I am a Unix/Linux Infrastructure engineer, a university educated sysadmin of the old lore. In my 25+ years of Sysadmining / Devopsing I have never seen the case where the craft was isolated from either business decisions, service considerations, efficiency in delivery or developer enablement. The job included all of the above, quite a bit of coding and then some. We, of the old school sysadmins, would take all the ingredient and GLUE then together to a cohesive, coherent service all the while working with open source tools because the tooling budget was almost always nil. This process of creation is what I call GlueOPs, a holistic view of the modern IT landscape.
Never was a decision made on its technological merit alone, it has always been:”do it for free or as close as you can get” . This is not a limitation, this is the spring board of innovation. The greatest boon to humanity in the last (20th) Century has been open source software. Millions of spectacular minds spent significant amounts of time in collaborating to produce incredible software. The GNU, Apache, linux Foundations, to name a few, and a host of universities published code that created the Internet boom as we now know it. Some were duds (gopher) , some remained in the stone age but still useful (FTP) and some bloomed into thousands of viable systems (Linux).

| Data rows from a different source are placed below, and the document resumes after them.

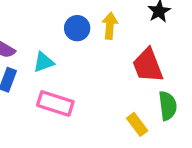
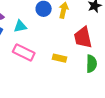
yellow rectangle: (137, 124) -> (60, 58), moved, turned -48

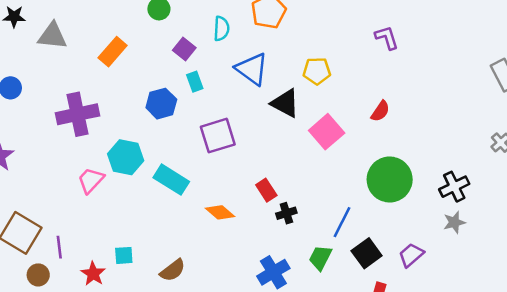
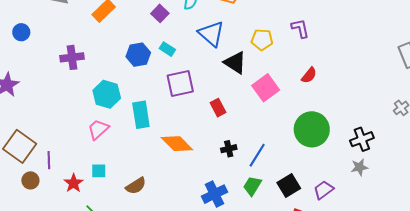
purple L-shape: (387, 38) -> (300, 28), moved
cyan rectangle: (195, 82) -> (167, 49), moved, turned -42
purple cross: (78, 114) -> (72, 57), size x0.7
pink trapezoid: (91, 180) -> (98, 129), moved
cyan rectangle: (171, 180) -> (141, 115), turned 44
red rectangle: (266, 190) -> (218, 108), moved
orange diamond: (220, 212) -> (177, 144), size x1.4
blue line: (342, 222) -> (257, 155), moved

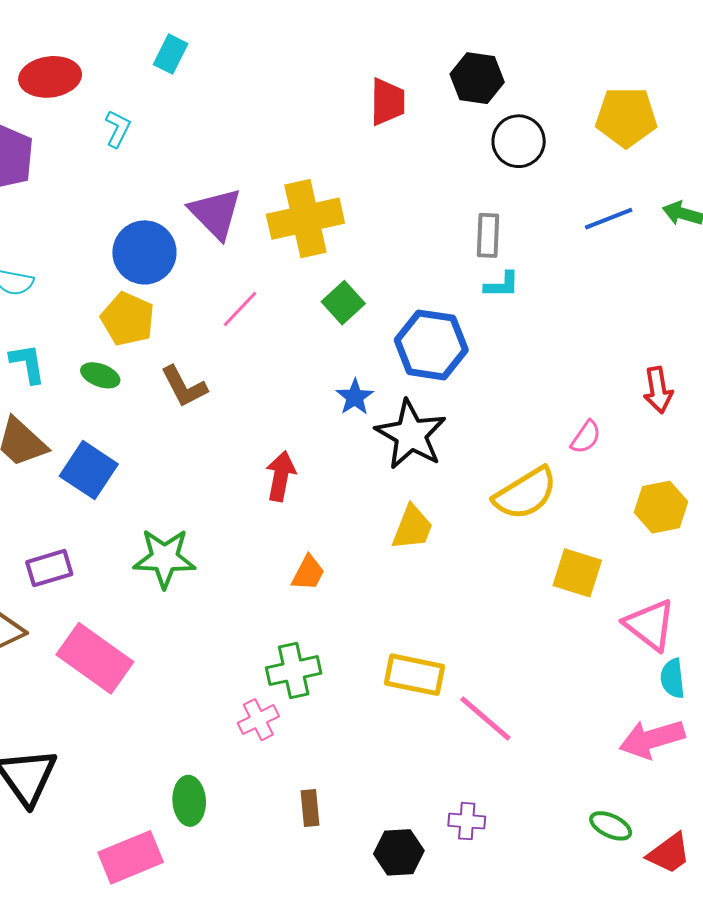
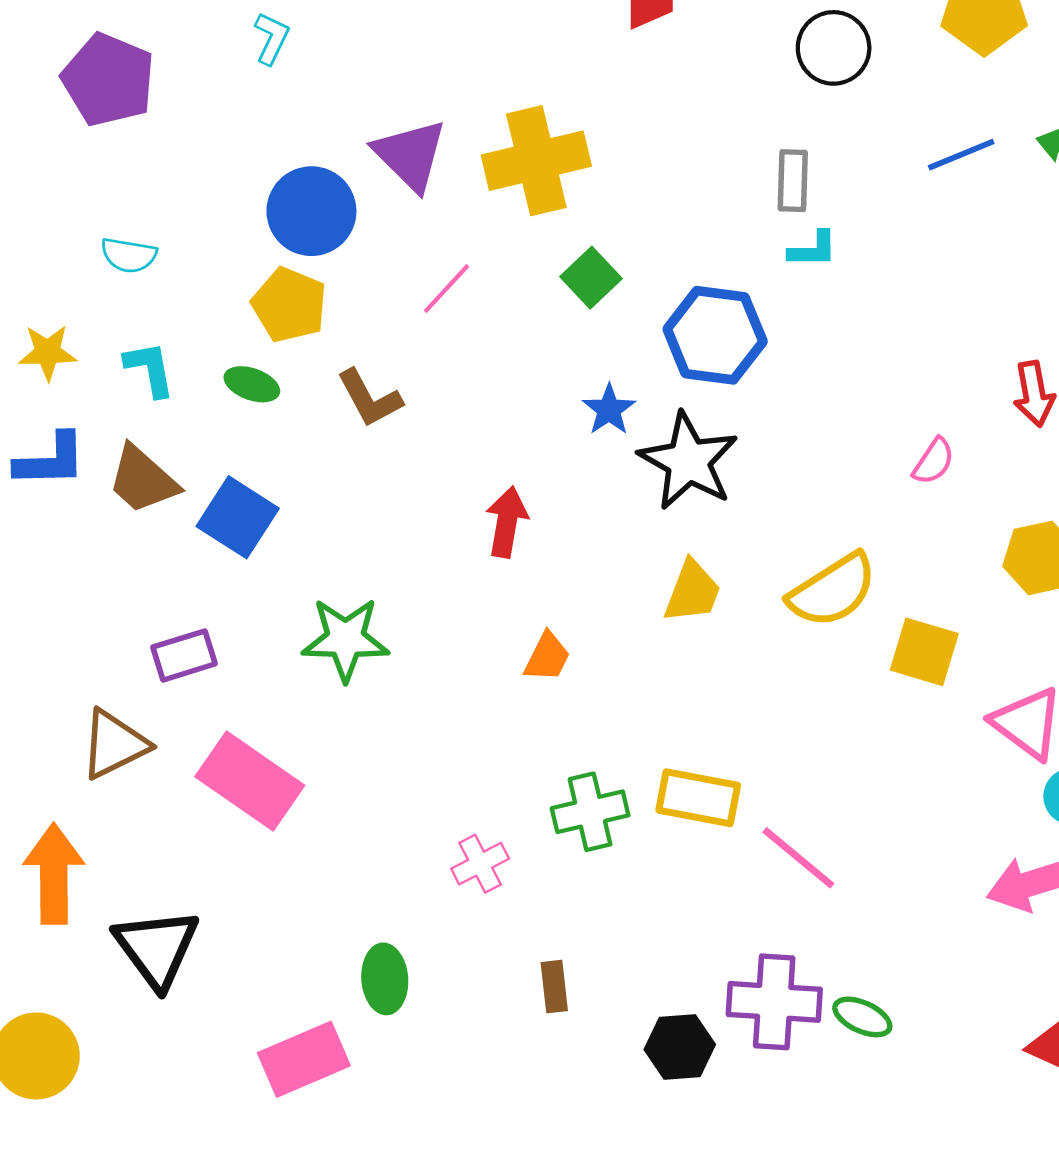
yellow semicircle: (525, 494) -> (833, 590), moved
green cross: (294, 671) -> (590, 812), moved
purple cross: (467, 821) -> (774, 1002), size x1.8
green ellipse: (611, 826) -> (862, 1017), moved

In GlueOPs the end target is the complete service to be offered to the client, be it an internal to the organization or traditionally an external one. The first step, even before deciding on the infrastructure to be used (cloud, physical, hybrid) is the selection of software components. For example if there is a need for a centralized authentication system will one chose LDAP or something else ? One weighs the merits of each choice and goes shopping so to speak on searching for the best fitting open source package to fit the needs. A target of 90% fit is a very viable one. If one can find a piece of software that covers 90% of the needs one can always add another 5% via custom coding and cover just about every base. 100% is unattainable as the time-effort to target curve is asymptotic at 100%, it will reach it only at the heat death of the universe.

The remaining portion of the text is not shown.